I was just wondering the same thing. At what age does one take these classes?
Where I'm at in the U.S. Calculus is usually a very late/advanced high school class or an early college class. Basically high school offers AP Calculus A & B (which if you pass the AP test can count for college credit in Calc I & II respectively) that the top math kids take. Even most top students graduate after AP Calc A with only a few being advanced enough to go on to Calc B (Arizona usually only has like 5-25 Calc B high school students taking the test each year). Early college then offers Calculus I, II, and III as things you would take as a freshman/sophomore in most fields that
need it or later on in less mathy fields.

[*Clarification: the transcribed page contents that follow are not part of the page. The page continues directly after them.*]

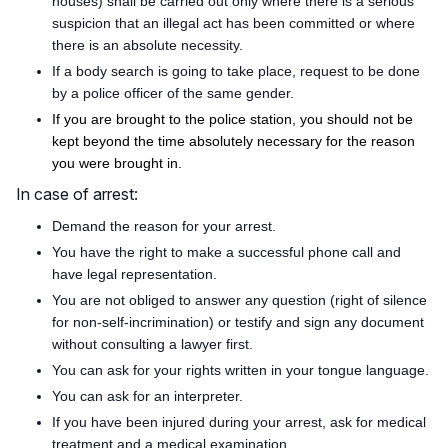
houses) shall be carried out only where there is a serious
suspicion that an illegal act has been committed or where
there is an absolute necessity.
If a body search is going to take place, request to be done
by a police officer of the same gender.
If you are brought to the police station, you should not be
kept beyond the time absolutely necessary for the reason
you were brought in.
In case of arrest:
Demand the reason for your arrest.
You have the right to make a successful phone call and
have legal representation.
You are not obliged to answer any question (right of silence
for non-self-incrimination) or testify and sign any document
without consulting a lawyer first.
You can ask for your rights written in your tongue language.
You can ask for an interpreter.
If you have been injured during your arrest, ask for medical
treatment and a medical examination.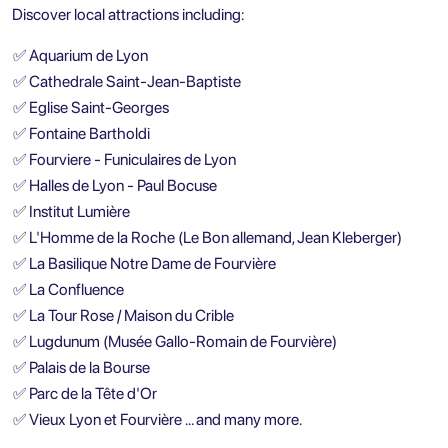
Discover local attractions including:
✅
Aquarium de Lyon
✅
Cathedrale Saint-Jean-Baptiste
✅
Eglise Saint-Georges
✅
Fontaine Bartholdi
✅
Fourviere - Funiculaires de Lyon
✅
Halles de Lyon - Paul Bocuse
✅
Institut Lumière
✅
L'Homme de la Roche (Le Bon allemand, Jean Kleberger)
✅
La Basilique Notre Dame de Fourvière
✅
La Confluence
✅
La Tour Rose / Maison du Crible
✅
Lugdunum (Musée Gallo-Romain de Fourvière)
✅
Palais de la Bourse
✅
Parc de la Tête d'Or
✅
Vieux Lyon et Fourvière … and many more.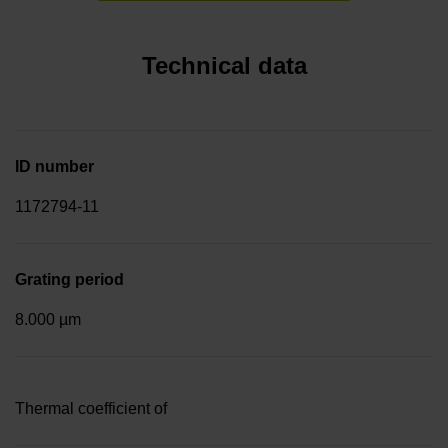
Technical data
ID number
1172794-11
Grating period
8.000 µm
Thermal coefficient of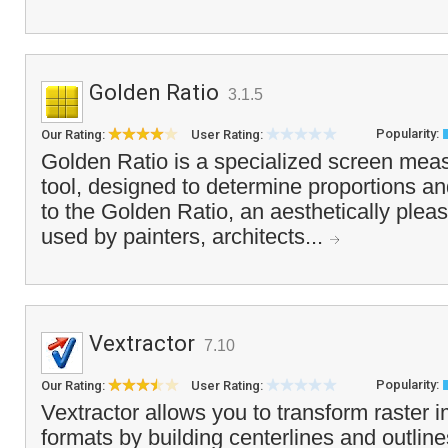
Golden Ratio
3.1.5
Popularity:
Our Rating:
User Rating:
Golden Ratio is a specialized screen mea
tool, designed to determine proportions an
to the Golden Ratio, an aesthetically pleas
used by painters, architects...
Vextractor
7.10
Popularity:
Our Rating:
User Rating:
Vextractor allows you to transform raster 
formats by building centerlines and outline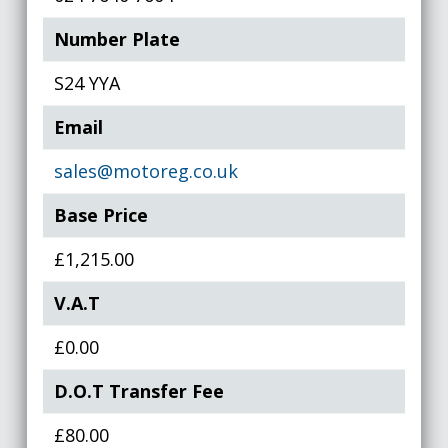
Number Plate
S24 YYA
Email
sales@motoreg.co.uk
Base Price
£1,215.00
V.A.T
£0.00
D.O.T Transfer Fee
£80.00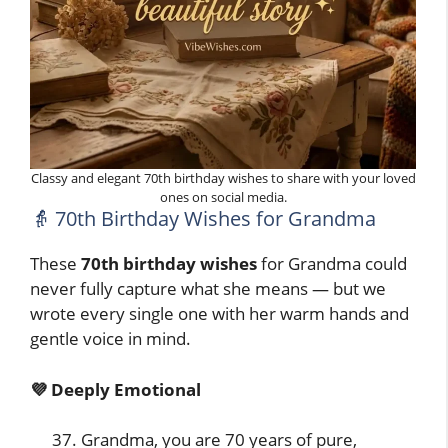
Classy and elegant 70th birthday wishes to share with your loved
ones on social media.
👵 70th Birthday Wishes for Grandma
These
70th birthday wishes
for Grandma could
never fully capture what she means — but we
wrote every single one with her warm hands and
gentle voice in mind.
💜 Deeply Emotional
Grandma, you are 70 years of pure,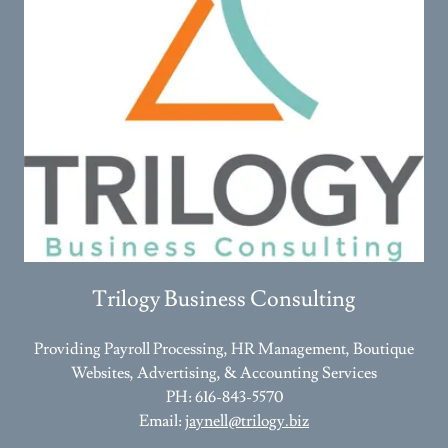
Trilogy Business Consulting
Providing Payroll Processing, HR Management, Boutique
Websites, Advertising, & Accounting Services
PH: 616-843-5570
Email:
jaynell@trilogy.biz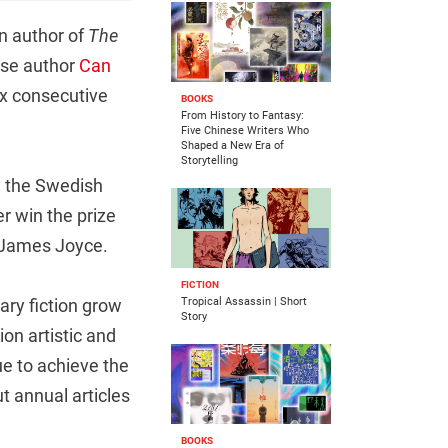
n author of
The
nese author
Can
ix consecutive
BOOKS
From History to Fantasy:
Five Chinese Writers Who
Shaped a New Era of
Storytelling
d the Swedish
 win the prize
d James Joyce.
FICTION
rary fiction grow
Tropical Assassin | Short
Story
on artistic and
ue to achieve the
t annual articles
BOOKS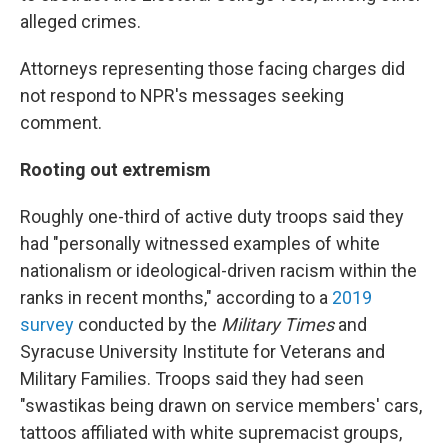
alleged crimes.
Attorneys representing those facing charges did
not respond to NPR's messages seeking
comment.
Rooting out extremism
Roughly one-third of active duty troops said they
had "personally witnessed examples of white
nationalism or ideological-driven racism within the
ranks in recent months," according to a
2019
survey
conducted by the
Military Times
and
Syracuse University Institute for Veterans and
Military Families. Troops said they had seen
"swastikas being drawn on service members' cars,
tattoos affiliated with white supremacist groups,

Basically the "best" math progression plan (as in you don't fail, need to retake things, or spend semesters doing nothing) around where I live in the U.S. goes like this:
X-grade math until 6-8th grade
Algebra - 8th
Geometry - 9th
Algebra II - 10th
College Algebra/Pre-Calculus - 11th (College algebra often counts for dual credit so you can walk into college having that done already if you need it)
AP Calc A / College Algebra / Pre-Calculus - 12th grade (Depending on what you've taken before)
Calculus I - Freshman 1st semester
Calculus II - Freshman 2nd semester (if needed)
Calculus III - Sophomore 1st semester (if needed)
Whatever "higher" math classes your college degree requires
It's pretty common for people to be "behind" by 1 semester, finishing 12th grade by taking college algebra or not taking math at all, not taking Calculus I until their first semester in college and there can sometimes be some interplay between the order you take Geometry and Algebra II in, but that's the basic order.